* _INSTRUCTIONS FOR THE TASK_: Exact reproduction of the data is required, with images excluded.

* _DATA_:
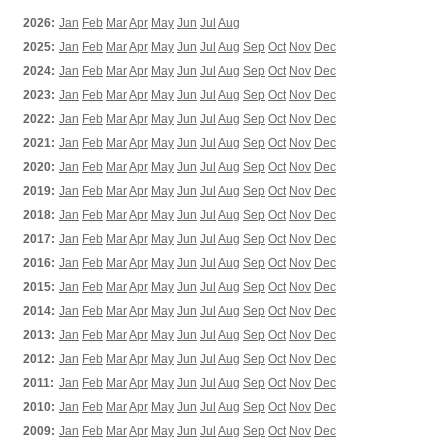
2026:
Jan
Feb
Mar
Apr
May
Jun
Jul
Aug
2025:
Jan
Feb
Mar
Apr
May
Jun
Jul
Aug
Sep
Oct
Nov
Dec
2024:
Jan
Feb
Mar
Apr
May
Jun
Jul
Aug
Sep
Oct
Nov
Dec
2023:
Jan
Feb
Mar
Apr
May
Jun
Jul
Aug
Sep
Oct
Nov
Dec
2022:
Jan
Feb
Mar
Apr
May
Jun
Jul
Aug
Sep
Oct
Nov
Dec
2021:
Jan
Feb
Mar
Apr
May
Jun
Jul
Aug
Sep
Oct
Nov
Dec
2020:
Jan
Feb
Mar
Apr
May
Jun
Jul
Aug
Sep
Oct
Nov
Dec
2019:
Jan
Feb
Mar
Apr
May
Jun
Jul
Aug
Sep
Oct
Nov
Dec
2018:
Jan
Feb
Mar
Apr
May
Jun
Jul
Aug
Sep
Oct
Nov
Dec
2017:
Jan
Feb
Mar
Apr
May
Jun
Jul
Aug
Sep
Oct
Nov
Dec
2016:
Jan
Feb
Mar
Apr
May
Jun
Jul
Aug
Sep
Oct
Nov
Dec
2015:
Jan
Feb
Mar
Apr
May
Jun
Jul
Aug
Sep
Oct
Nov
Dec
2014:
Jan
Feb
Mar
Apr
May
Jun
Jul
Aug
Sep
Oct
Nov
Dec
2013:
Jan
Feb
Mar
Apr
May
Jun
Jul
Aug
Sep
Oct
Nov
Dec
2012:
Jan
Feb
Mar
Apr
May
Jun
Jul
Aug
Sep
Oct
Nov
Dec
2011:
Jan
Feb
Mar
Apr
May
Jun
Jul
Aug
Sep
Oct
Nov
Dec
2010:
Jan
Feb
Mar
Apr
May
Jun
Jul
Aug
Sep
Oct
Nov
Dec
2009:
Jan
Feb
Mar
Apr
May
Jun
Jul
Aug
Sep
Oct
Nov
Dec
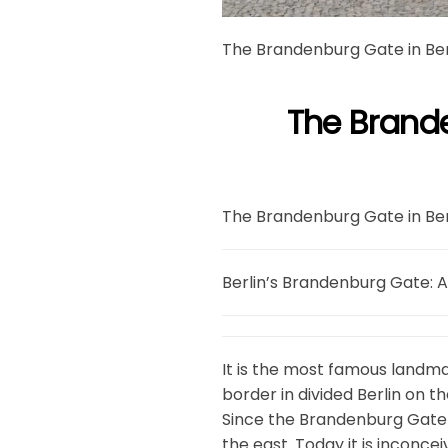
The Brandenburg Gate in Ber
The Brande
The Brandenburg Gate in Ber
Berlin’s Brandenburg Gate: A
It is the most famous landm
border in divided Berlin on t
Since the Brandenburg Gate w
the east. Today it is inconc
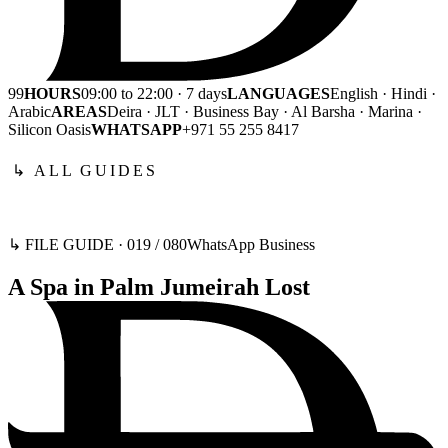
99
HOURS
09:00 to 22:00 · 7 days
LANGUAGES
English · Hindi ·
Arabic
AREAS
Deira · JLT · Business Bay · Al Barsha · Marina ·
Silicon Oasis
WHATSAPP
+971 55 255 8417
↳ ALL GUIDES
↳ FILE GUIDE ·
019
/
080
WhatsApp Business
A Spa in Palm Jumeirah Lost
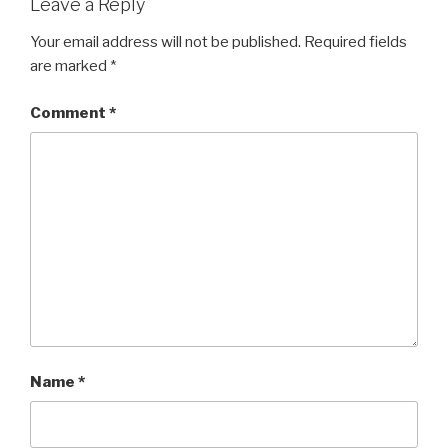
Leave a Reply
Your email address will not be published.
Required fields
are marked
*
Comment
*
Name
*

* _ANSWER TO THIS PROBLEM_:
2026:
Jan
Feb
Mar
Apr
May
Jun
Jul
Aug
2025:
Jan
Feb
Mar
Apr
May
Jun
Jul
Aug
Sep
Oct
Nov
Dec
2024:
Jan
Feb
Mar
Apr
May
Jun
Jul
Aug
Sep
Oct
Nov
Dec
2023:
Jan
Feb
Mar
Apr
May
Jun
Jul
Aug
Sep
Oct
Nov
Dec
2022:
Jan
Feb
Mar
Apr
May
Jun
Jul
Aug
Sep
Oct
Nov
Dec
2021:
Jan
Feb
Mar
Apr
May
Jun
Jul
Aug
Sep
Oct
Nov
Dec
2020:
Jan
Feb
Mar
Apr
May
Jun
Jul
Aug
Sep
Oct
Nov
Dec
2019:
Jan
Feb
Mar
Apr
May
Jun
Jul
Aug
Sep
Oct
Nov
Dec
2018:
Jan
Feb
Mar
Apr
May
Jun
Jul
Aug
Sep
Oct
Nov
Dec
2017:
Jan
Feb
Mar
Apr
May
Jun
Jul
Aug
Sep
Oct
Nov
Dec
2016:
Jan
Feb
Mar
Apr
May
Jun
Jul
Aug
Sep
Oct
Nov
Dec
2015:
Jan
Feb
Mar
Apr
May
Jun
Jul
Aug
Sep
Oct
Nov
Dec
2014:
Jan
Feb
Mar
Apr
May
Jun
Jul
Aug
Sep
Oct
Nov
Dec
2013:
Jan
Feb
Mar
Apr
May
Jun
Jul
Aug
Sep
Oct
Nov
Dec
2012:
Jan
Feb
Mar
Apr
May
Jun
Jul
Aug
Sep
Oct
Nov
Dec
2011:
Jan
Feb
Mar
Apr
May
Jun
Jul
Aug
Sep
Oct
Nov
Dec
2010:
Jan
Feb
Mar
Apr
May
Jun
Jul
Aug
Sep
Oct
Nov
Dec
2009:
Jan
Feb
Mar
Apr
May
Jun
Jul
Aug
Sep
Oct
Nov
Dec
The Brandenburg Gate in Ber
The Brande
The Brandenburg Gate in Ber
Berlin’s Brandenburg Gate: A
It is the most famous landm
border in divided Berlin on t
Since the Brandenburg Gate w
the east. Today it is inconc
99
HOURS
09:00 to 22:00 · 7 days
LANGUAGES
English · Hindi ·
Arabic
AREAS
Deira · JLT · Business Bay · Al Barsha · Marina ·
Silicon Oasis
WHATSAPP
+971 55 255 8417
↳ ALL GUIDES
↳ FILE GUIDE ·
019
/
080
WhatsApp Business
A Spa in Palm Jumeirah Lost
Leave a Reply
Your email address will not be published.
Required fields
are marked
*
Comment
*
Name
*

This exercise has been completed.